Ireland’s weak capitalist state has relied heavily on the church since its foundation and it is still felt as we have pharmacists who can refuse emergency contraception on a moral basis, schools that don’t provide sufficient sex education, maternity hospitals that can’t provide the contraceptive pill, and, most widely known, the eighth amendment, which still stigmatises and criminialises women for making reproductive choices.
Each show is followed by a post show discussion which includes activists, politicians and artists. While it is a moving piece, scrutinising the Irish state, it has been created to allow for people to debate the issues it touches on. The five euro ticket price for people living locally to the venues (The Civic in Tallaght, The Axis in Ballymun and The O’Reilly on Great Denmark Street) is made to attract working class people to the theatre and involve them in a debate about these issues.

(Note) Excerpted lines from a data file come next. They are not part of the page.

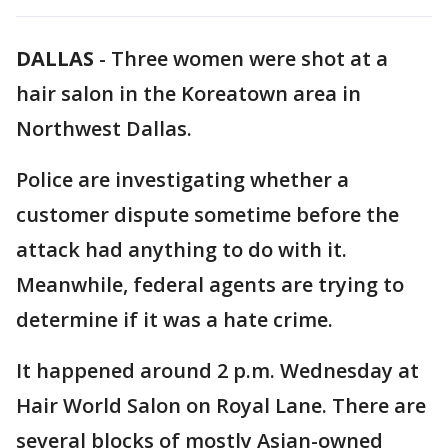
DALLAS
-
Three women were shot at a
hair salon in the Koreatown area in
Northwest Dallas.
Police are investigating whether a
customer dispute sometime before the
attack had anything to do with it.
Meanwhile, federal agents are trying to
determine if it was a hate crime.
It happened around 2 p.m. Wednesday at
Hair World Salon on Royal Lane. There are
several blocks of mostly Asian-owned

With strong performances by both Dyas and Coady and through research and support from Dublin Honors Magdalenes, Jobstown Not Guilty and Lynne Ruane, this play works to expose the pillars of the Irish state which uphold the interest in private profits and the existence of global neo-liberal policies above all else.
Towards the end there are a number of moments which feel like good natural end points, but the play continues, perhaps a bit self indulgently. This could also be interpreted as the long drawn out process of digging up in real life, and in this case it is a personal preference of whether or this is good theatre, but in this reviewer’s opinion, the ending could do with further development.
While not putting forward a concrete alternative, the politics and abuses explored make clear the multifaceted need for systematic, anti-capitalist change led by the working class and serves as a call to end oppression and separate the church and state.